The foreseeable revival of migratory flows resulting from the effects of the war in Ukraine and its possible criminalization by a new executive power has led Vassallo Paleologo to fear that there will be “an increase in racism” in Italy. Racial hate crimes are no longer uncommon in Marche, the region where Alika was murdered and where a ‘skinhead’ left six immigrants injured in the town of Macerata in 2018. He explained that he started shooting at all the blacks he discovered out of anger caused by the death of a young Italian woman at the hands of a Nigerian.

Alika’s widow, Charity, doesn’t want to get wet when asked if her husband’s murder was motivated by racial hatred. “It must be Filippo who says whether he behaved like this because of racism or for some other reason,” he replies, referring to the aggressor. “I have been in Italy for 20 years and I have always felt that people treated me well”. Sitting on the sofa in the humble flat where the Ogorchukwu family lives in San Severino Marche, a town just under an hour’s drive from Civitanova Marche, the woman demands justice, saying in a broken voice that her husband’s murder made her “a heavy weight”. “on the heart.

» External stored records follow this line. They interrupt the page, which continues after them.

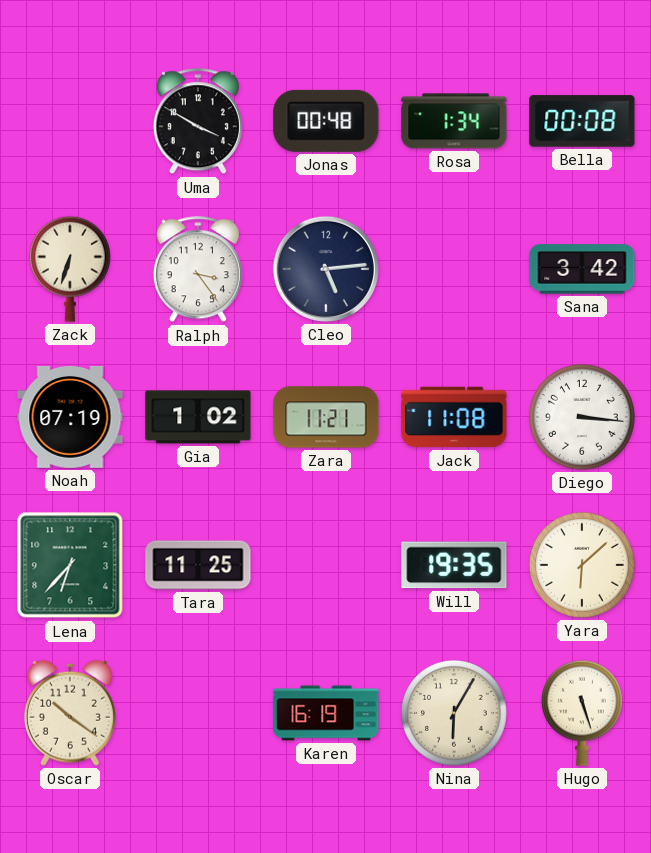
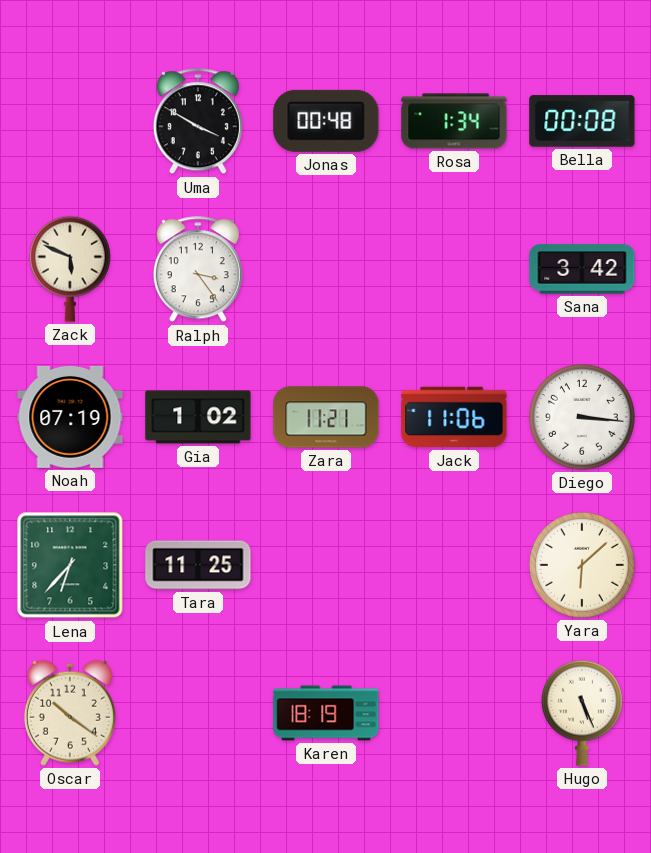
Zack: 6:33 -> 5:49
Cleo: 5:14 -> none
Jack: 11:08 -> 11:06
Will: 19:35 -> none
Karen: 16:19 -> 18:19
Nina: 6:05 -> none
Hugo: 5:27 -> 5:26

“They killed Alika for nothing. I can’t get it out of my head. When I close my eyes I can’t sleep and I think about him all the time,” Charity says through tears. “My son can’t sleep either. He is 8 years old. He always asks me where his father is. I cannot accept that Filippo spends a few years in prison and then is released. He must pay for what he has done.”

Alika’s widow cannot explain why no one intervened to stop the attack, even though it took place in broad daylight on a busy street. “Nobody helped him, but people took the cellphone to record everything, like it was a wrestling show. If someone had acted, my husband would still be alive,” she wails while looking at her wedding photos. Francesco Mantella, lawyer for the Ogorchukwu family, explains that the aggressor claimed to be suffering from mental health problems, for which he has undergone a psychiatric examination , the results of which are not yet known.

“The motivation for his gesture, clear and fierce to the end, is not understood: four minutes of aggression that had to end his life. There was no provocation,” says Mantella, who hopes that psychiatric expertise and the trial will be known. whether there was a racist motivation. “It’s something that can’t be ruled out.”